The data described earlier, X, is analyzed by methods f to meet goals, g, implied by these questions. The utility function, U, can reflect the needs of a range of stakeholders including parents, teachers, and policy makers. The information provided by the various official reports to address the questions listed earlier is mostly descriptive and relies on a compilation of various data sources with varying levels of quality control and data quality. Assessing the level of information quality (InfoQ) of these reports, with respect to each of the previous questions, would score low on data integration, temporal relevance, and chronology of data and goal. This statement is based on the fact that indicators are considered separately, data is dated, and decision makers interested in forming policy with the support of such data experience a gap between the reported data and their objectives as managers or parliamentarians.

In this chapter, we consider in detail three education‐related application areas. The first application is focused on the extensive test reporting industry in the United States. After providing a general context based on work done at the National Assessment of Educational Progress (NAEP), the producer of the nation’s report card in the Unites States (http://nces.ed.gov/nationsreportcard), we evaluate the level of InfoQ of the Missouri Assessment Program (MAP) report. The second example interprets the ASA statement on education value‐added models (VAMs) using InfoQ dimensions. The third example concerns the assessment of conceptual understanding or “deep understanding” using Meaning Equivalence Reusable Learning Objects (MERLO). The example is based on the application of MERLO in an ongoing assessment program of teachers of mathematics in Italy. Reports based on MERLO assessment are then evaluated using InfoQ dimensions.

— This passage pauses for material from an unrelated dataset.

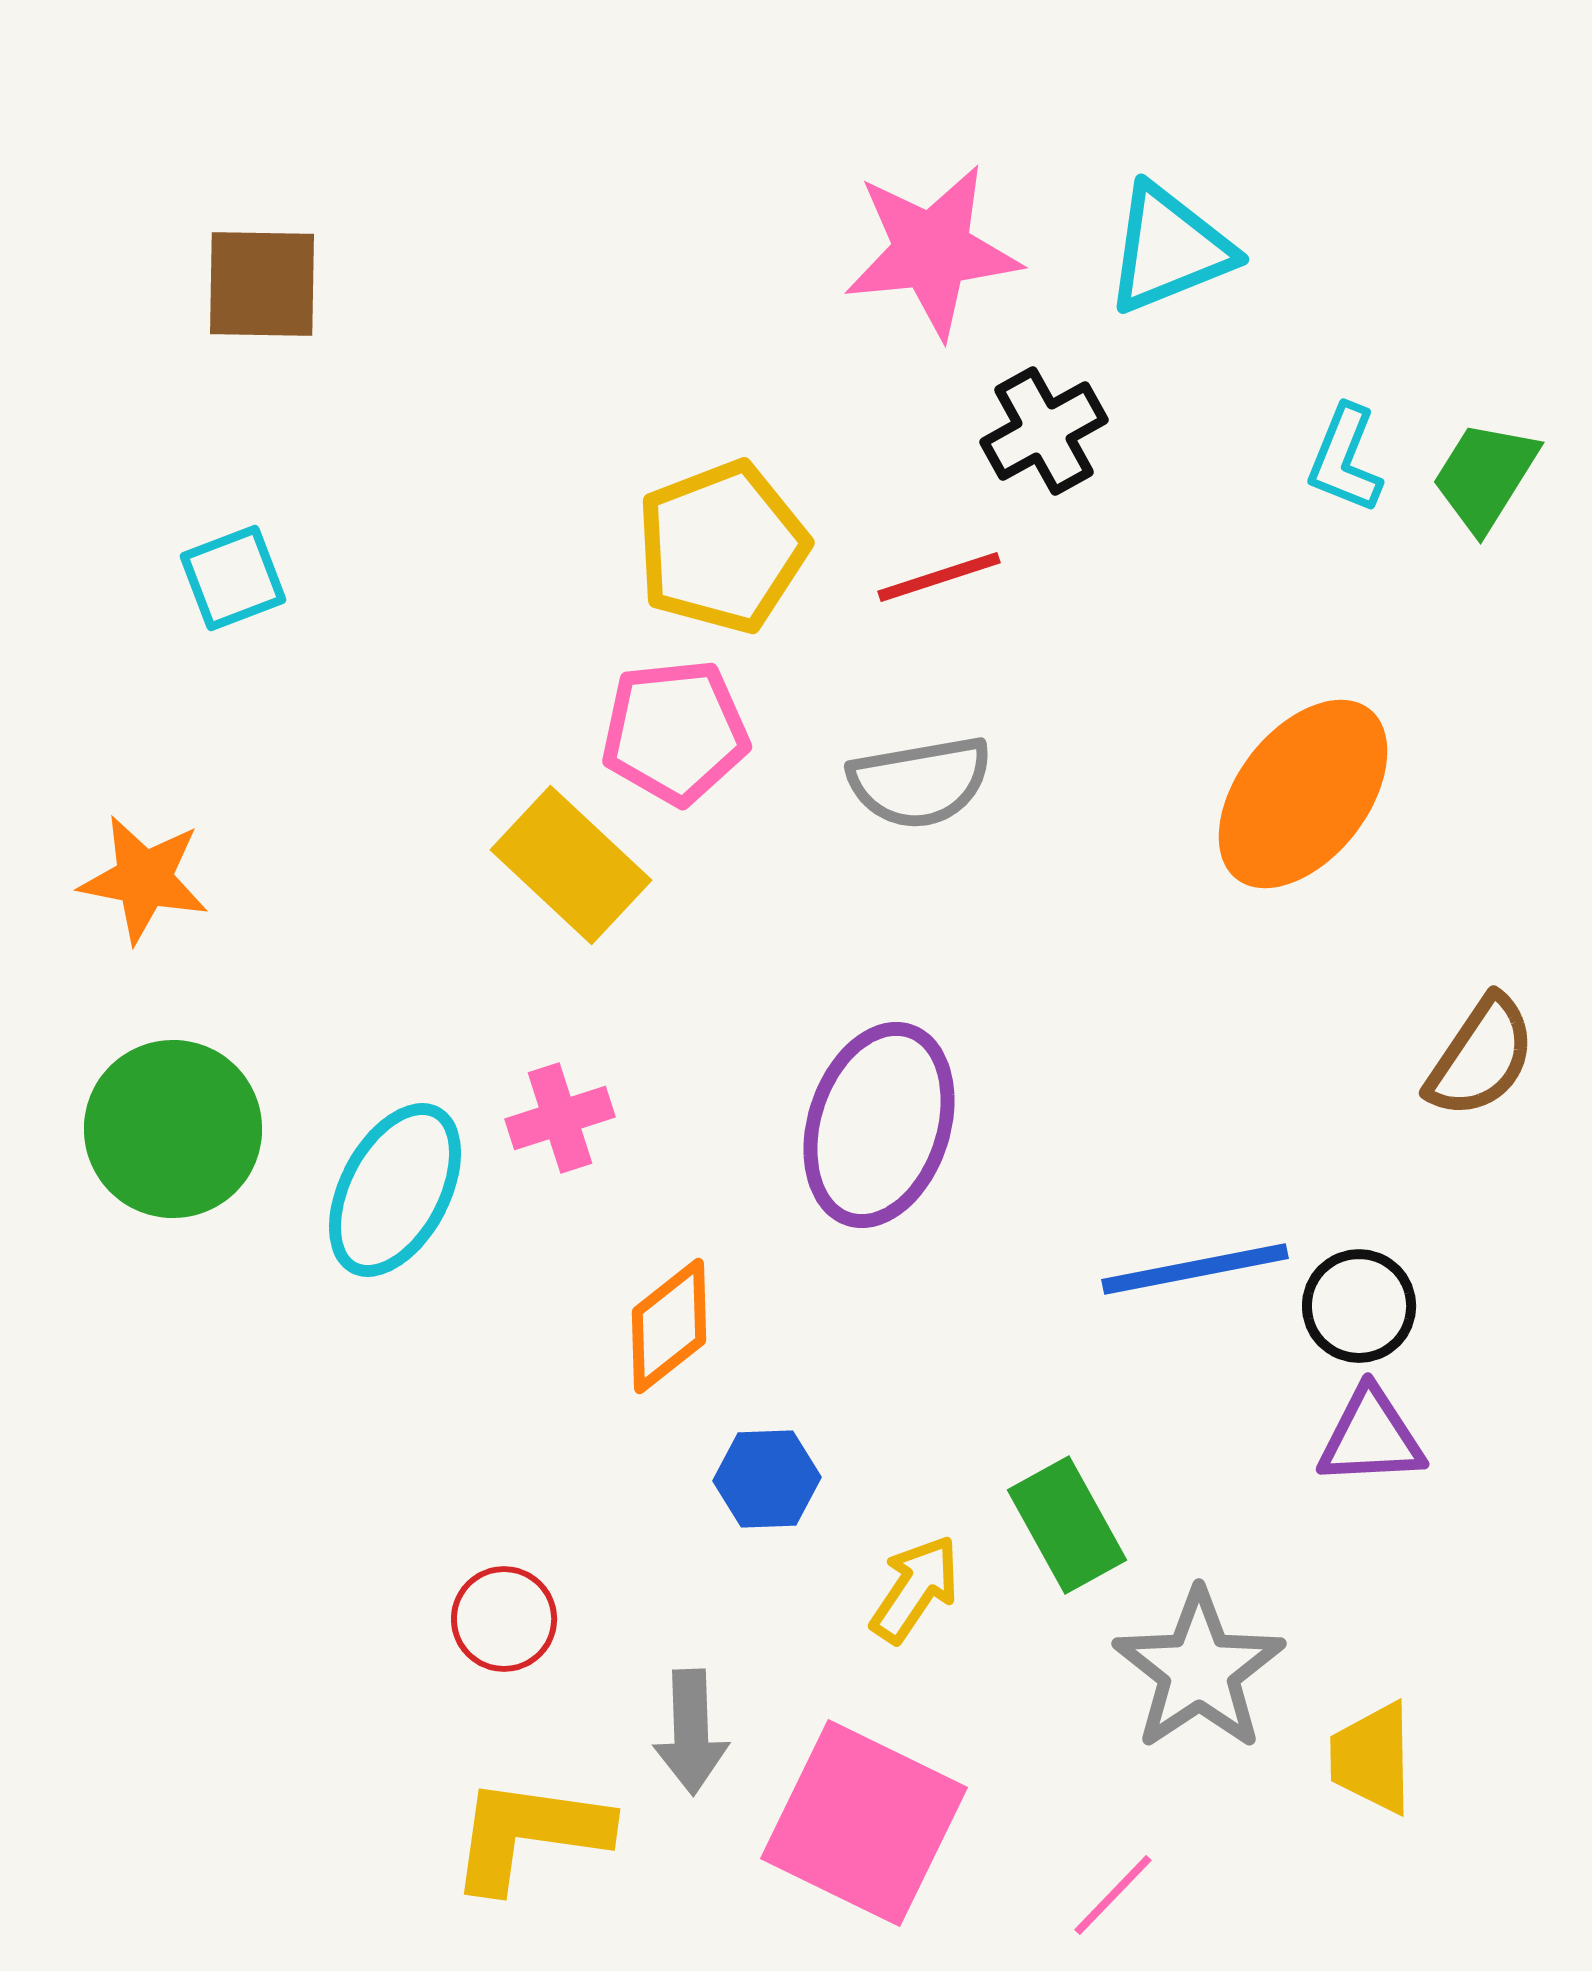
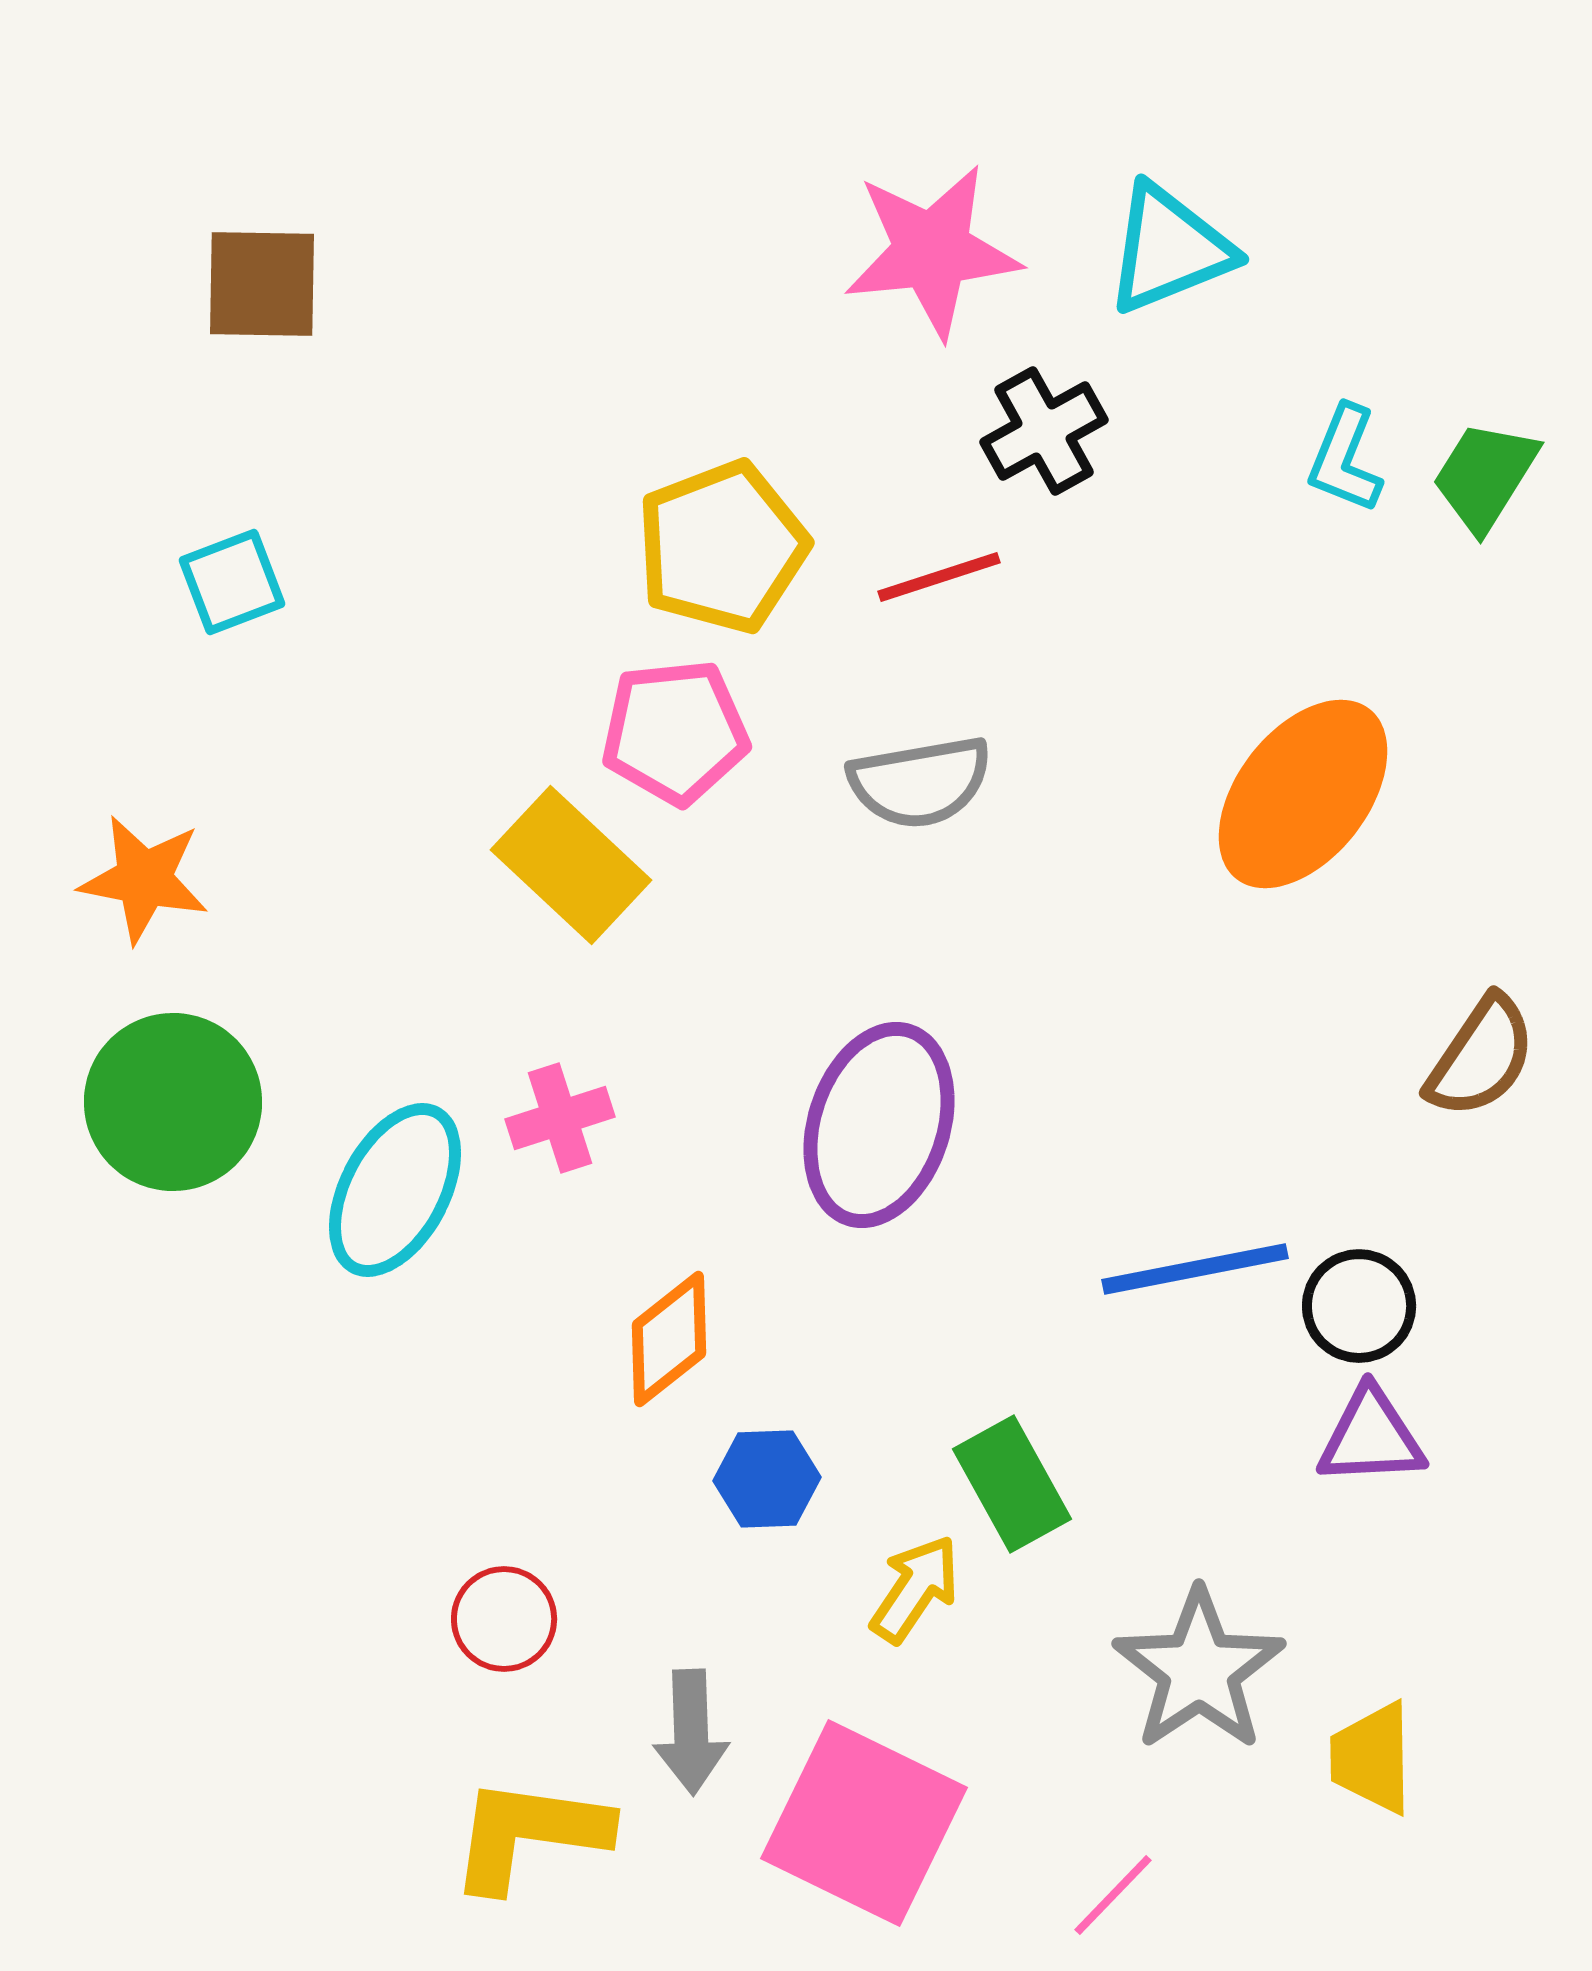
cyan square: moved 1 px left, 4 px down
green circle: moved 27 px up
orange diamond: moved 13 px down
green rectangle: moved 55 px left, 41 px up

6.2 Test scores in schools

In the United States, over 60 000 000 individual reports are sent annually to parents of schoolchildren. Another 6 000 000 reports are generated in Canada. Over 1000 credentialing exams (e.g., securities, accountants, nurses) often exceed 100 000 candidates. The public, educators, policymakers, parents, and examinees want to understand scores and score reports. The types of questions asked by these various stakeholders on the basis of such reports are as follows:

  1. Parent questions:
    • Did my child make a year’s worth of progress in a year?
    • Is my child growing appropriately toward meeting state standards?
    • Is my child growing as much in math as reading?
    • Did my child grow as much this year as last year?
  2. Teacher questions:
    • Did my students make a year’s worth of progress in a year?
    • Did my students grow appropriately toward meeting state standards?
    • How close are my students to becoming proficient?
    • Are there students with unusually low growth who need special attention?
  3. Administrator questions:
    • Did the students in our district/school make a year’s worth of progress in all content areas?
    • Are our students growing appropriately toward meeting state standards?
    • Does this school/program show as much growth as another (specific) one?
    • Can I measure student growth even for students who do not change proficiency categories?
    • Can I pool together results from different grades to draw summary conclusions?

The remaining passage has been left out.